Immediately following October 31st, we see Christmas lights twinkling and sales commencing throughout the next few months. We hear Christmas songs in stores, and we begin planning for the celebrations at our school sites. Students prepare costumes or dressy attire, practice speeches, dances and songs, and faculty and staff exchange gifts and sign up for potlucks. As educators, however, we need to be mindful of the diversity of cultural and religious backgrounds of our students and their families, and indeed of our colleagues. This blog post describes an incident from my personal teaching experience and offers strategies and resources for preparing teachers to approach the holiday season in a way that includes all students.
Protestant Christianity is the most practiced religion in the United States (Berry, 2011; Newport, 2017), and although it is declining (PEW Research Center, 2019), it can almost feel forced upon us. Many of us shop for presents at local stores and therefore will have the choice of either plugging our ears or harken “Oh Holy Night” while browsing the aisles. I am not saying I do not love the twinkling lights and music, because I do. I love this time of year, and I have made the mistake, like most Americans, in thinking everyone else does too.
During my first-year teaching, I brightened my classroom (following the school norms) with Christmas decorations and had music playing as the students walked in daily for the whole month of December. I was certain that if it brought so much joy to me, it would also bring joy to everyone else. Throughout December we practiced and performed in our school Christmas program and prepared for our Christmas party. I personally purchased books for each student and signed and wrapped each one individually under our little classroom Christmas tree.
On the last day at the holiday party, all but one student opened my gifts. Although I do not identify as White, I was teaching a class where most of the students were Latinx, with ethnic backgrounds deriving from Mexico. I felt the racial binary of me (Black but Mid-west raised) being the minority in my classroom and acted similarly to the White Teacher Savior Industrial Complex (Cole, 2012). I assumed the child was saving the present for her own Christmas celebration and I did a great deed by giving it to her. But I failed to realize that my student did not celebrate Christmas. When we did our Christmas performance, the young girl sat out on the bench in the audience. When we opened gifts, she did not participate. I assumed everyone in my class celebrated Christmas because they were Latinx. I assumed they were Catholic and did not think of Jehovah’s Witnesses or any other belief. I did not realize that I was excluding a student.
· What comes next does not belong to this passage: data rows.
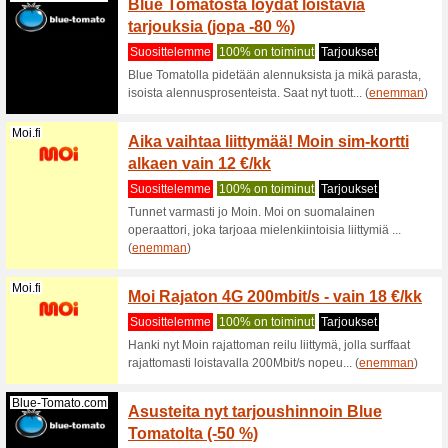
Suositt
Tarkista 
varaustie
Matkapojat.fi
Matkap
suosik
Suositt
Jos halua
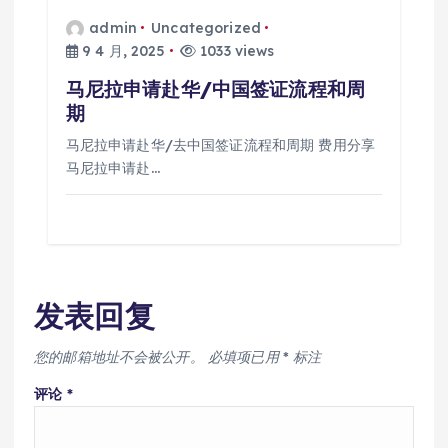
admin
Uncategorized
9 4 月, 2025
1033 views
马尼拉申请赴华/中国签证流程和周
期
马尼拉申请赴华/去中国签证流程和周期 费用分享
马尼拉申请赴…
发表回复
您的邮箱地址不会被公开。
必填项已用
*
标注
评论
*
This is an example from my personal experience, but throughout the year, different holidays are celebrated by people from various cultural and religious backgrounds. Some of us celebrate holidays that may include dressing a certain way, children being absent from school, or even fasting. Do our new teachers know what to expect or how to support or celebrate with students during Kwanzaa, High Holy Days, Ramadan or Diwali?
Schools continue the practice of placing children in a classroom for “fun alternative activities” when certain holiday programs occur. The hidden curriculum of exclusion sends a message than one holiday or celebration is more important than another, or in other words, some people matter more than others.
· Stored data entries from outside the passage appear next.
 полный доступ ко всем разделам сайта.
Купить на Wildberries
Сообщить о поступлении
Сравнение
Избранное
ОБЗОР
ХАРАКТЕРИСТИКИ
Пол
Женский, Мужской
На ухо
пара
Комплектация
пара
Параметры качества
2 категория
New teachers need to be equipped with various contexts and resources to start out the new school year by including all students and embracing their cultures. My article in the New Teacher Advocate gives tips for inclusivity as it relates to holidays throughout the school year: 1) “Celebrate Character Days,” “Friendship Week,” or other school-wide festivities instead; 2) celebrate seasons that covers a variety of months and celebrations; and 3) celebrate the diverse cultures of students and families to learn about one another (Evans-Santiago, 2018). Teaching Tolerance (2019) is another valuable resource with teaching tools, lesson plans and research-based articles for reference. An example that teachers could use is “My Way is not the Only Way,” where students learn about different belief systems, find similarities and differences in their beliefs, and appreciate the diversity of religions within our country. In my upcoming book, a chapter is directly connected to inclusive classrooms and more ideas for celebrating holidays (Evans-Santiago, 2020). Also, refer to the CSU diversity toolkit for ideas and current resources.
To reemphasize—people celebrate holidays in various ways or not at all. School celebrations focus mostly on Protestant and Catholic Christianity (Newport, 2017), and most of the time, this excludes all others who may identify differently and practice in ways we are not accustomed to. Although I love celebrating Christian holidays, separation of church and state in schools should be revisited. We as educational leaders have a responsibility to ensure all children are included and feel a sense of value while obtaining their education and not placed into rooms or excused from class while others celebrate. Our new teachers are the catalysts for inclusive classrooms, and although this is a sticky subject to address, it is important to consider, and hopefully small adjustments to instruction can be made for the betterment of public education and equitable practices.